> [What to do]: Print the listing again exactly, leaving nothing out.

> [Extracted records]:
━━━━━━━━━━━━━━━━

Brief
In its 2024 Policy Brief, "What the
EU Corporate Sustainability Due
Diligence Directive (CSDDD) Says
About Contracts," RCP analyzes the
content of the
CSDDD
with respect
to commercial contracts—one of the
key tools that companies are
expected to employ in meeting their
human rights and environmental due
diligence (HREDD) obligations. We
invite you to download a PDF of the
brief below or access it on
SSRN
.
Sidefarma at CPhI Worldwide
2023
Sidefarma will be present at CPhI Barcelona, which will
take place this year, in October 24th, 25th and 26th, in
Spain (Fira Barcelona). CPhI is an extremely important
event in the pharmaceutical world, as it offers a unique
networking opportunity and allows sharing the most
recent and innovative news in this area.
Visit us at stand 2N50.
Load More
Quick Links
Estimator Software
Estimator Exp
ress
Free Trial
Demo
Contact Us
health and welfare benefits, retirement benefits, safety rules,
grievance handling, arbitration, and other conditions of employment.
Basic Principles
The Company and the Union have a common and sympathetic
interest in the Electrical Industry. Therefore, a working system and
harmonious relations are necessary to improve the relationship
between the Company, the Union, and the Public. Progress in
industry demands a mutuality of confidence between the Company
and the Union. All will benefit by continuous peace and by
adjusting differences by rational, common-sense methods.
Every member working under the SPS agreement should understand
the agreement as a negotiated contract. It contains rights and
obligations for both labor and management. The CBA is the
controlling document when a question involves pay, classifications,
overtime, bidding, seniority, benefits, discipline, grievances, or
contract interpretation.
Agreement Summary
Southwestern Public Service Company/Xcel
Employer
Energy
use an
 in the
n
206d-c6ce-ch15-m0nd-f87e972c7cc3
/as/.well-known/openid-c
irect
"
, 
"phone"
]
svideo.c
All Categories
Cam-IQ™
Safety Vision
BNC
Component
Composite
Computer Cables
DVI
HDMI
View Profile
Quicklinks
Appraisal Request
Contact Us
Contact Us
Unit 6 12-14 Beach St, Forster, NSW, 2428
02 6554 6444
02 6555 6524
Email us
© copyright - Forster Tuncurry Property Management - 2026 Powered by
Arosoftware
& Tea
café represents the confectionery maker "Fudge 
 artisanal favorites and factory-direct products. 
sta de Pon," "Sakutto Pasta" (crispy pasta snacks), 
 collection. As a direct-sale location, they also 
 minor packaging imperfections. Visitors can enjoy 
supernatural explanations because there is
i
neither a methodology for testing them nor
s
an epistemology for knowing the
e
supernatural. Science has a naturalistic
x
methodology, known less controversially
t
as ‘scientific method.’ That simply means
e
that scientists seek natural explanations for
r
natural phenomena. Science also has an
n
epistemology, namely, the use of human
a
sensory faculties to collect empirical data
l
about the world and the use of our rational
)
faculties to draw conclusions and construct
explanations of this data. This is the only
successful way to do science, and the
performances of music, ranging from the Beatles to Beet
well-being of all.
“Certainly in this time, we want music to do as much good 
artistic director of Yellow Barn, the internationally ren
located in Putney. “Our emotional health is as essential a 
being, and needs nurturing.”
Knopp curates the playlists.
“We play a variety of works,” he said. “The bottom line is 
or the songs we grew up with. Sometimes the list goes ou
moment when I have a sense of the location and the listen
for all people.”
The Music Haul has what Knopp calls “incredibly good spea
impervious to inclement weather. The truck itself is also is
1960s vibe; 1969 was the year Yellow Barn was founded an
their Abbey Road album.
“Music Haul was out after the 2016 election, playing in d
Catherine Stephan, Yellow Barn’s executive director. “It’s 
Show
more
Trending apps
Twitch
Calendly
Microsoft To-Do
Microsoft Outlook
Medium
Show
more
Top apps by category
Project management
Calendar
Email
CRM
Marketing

━━━━━━━━━━━━━━━━

> [Output for this exercise]:
Brief
In its 2024 Policy Brief, "What the
EU Corporate Sustainability Due
Diligence Directive (CSDDD) Says
About Contracts," RCP analyzes the
content of the
CSDDD
with respect
to commercial contracts—one of the
key tools that companies are
expected to employ in meeting their
human rights and environmental due
diligence (HREDD) obligations. We
invite you to download a PDF of the
brief below or access it on
SSRN
.
Sidefarma at CPhI Worldwide
2023
Sidefarma will be present at CPhI Barcelona, which will
take place this year, in October 24th, 25th and 26th, in
Spain (Fira Barcelona). CPhI is an extremely important
event in the pharmaceutical world, as it offers a unique
networking opportunity and allows sharing the most
recent and innovative news in this area.
Visit us at stand 2N50.
Load More
Quick Links
Estimator Software
Estimator Exp
ress
Free Trial
Demo
Contact Us
health and welfare benefits, retirement benefits, safety rules,
grievance handling, arbitration, and other conditions of employment.
Basic Principles
The Company and the Union have a common and sympathetic
interest in the Electrical Industry. Therefore, a working system and
harmonious relations are necessary to improve the relationship
between the Company, the Union, and the Public. Progress in
industry demands a mutuality of confidence between the Company
and the Union. All will benefit by continuous peace and by
adjusting differences by rational, common-sense methods.
Every member working under the SPS agreement should understand
the agreement as a negotiated contract. It contains rights and
obligations for both labor and management. The CBA is the
controlling document when a question involves pay, classifications,
overtime, bidding, seniority, benefits, discipline, grievances, or
contract interpretation.
Agreement Summary
Southwestern Public Service Company/Xcel
Employer
Energy
use an
 in the
n
206d-c6ce-ch15-m0nd-f87e972c7cc3
/as/.well-known/openid-c
irect
"
, 
"phone"
]
svideo.c
All Categories
Cam-IQ™
Safety Vision
BNC
Component
Composite
Computer Cables
DVI
HDMI
View Profile
Quicklinks
Appraisal Request
Contact Us
Contact Us
Unit 6 12-14 Beach St, Forster, NSW, 2428
02 6554 6444
02 6555 6524
Email us
© copyright - Forster Tuncurry Property Management - 2026 Powered by
Arosoftware
& Tea
café represents the confectionery maker "Fudge 
 artisanal favorites and factory-direct products. 
sta de Pon," "Sakutto Pasta" (crispy pasta snacks), 
 collection. As a direct-sale location, they also 
 minor packaging imperfections. Visitors can enjoy 
supernatural explanations because there is
i
neither a methodology for testing them nor
s
an epistemology for knowing the
e
supernatural. Science has a naturalistic
x
methodology, known less controversially
t
as ‘scientific method.’ That simply means
e
that scientists seek natural explanations for
r
natural phenomena. Science also has an
n
epistemology, namely, the use of human
a
sensory faculties to collect empirical data
l
about the world and the use of our rational
)
faculties to draw conclusions and construct
explanations of this data. This is the only
successful way to do science, and the
performances of music, ranging from the Beatles to Beet
well-being of all.
“Certainly in this time, we want music to do as much good 
artistic director of Yellow Barn, the internationally ren
located in Putney. “Our emotional health is as essential a 
being, and needs nurturing.”
Knopp curates the playlists.
“We play a variety of works,” he said. “The bottom line is 
or the songs we grew up with. Sometimes the list goes ou
moment when I have a sense of the location and the listen
for all people.”
The Music Haul has what Knopp calls “incredibly good spea
impervious to inclement weather. The truck itself is also is
1960s vibe; 1969 was the year Yellow Barn was founded an
their Abbey Road album.
“Music Haul was out after the 2016 election, playing in d
Catherine Stephan, Yellow Barn’s executive director. “It’s 
Show
more
Trending apps
Twitch
Calendly
Microsoft To-Do
Microsoft Outlook
Medium
Show
more
Top apps by category
Project management
Calendar
Email
CRM
Marketing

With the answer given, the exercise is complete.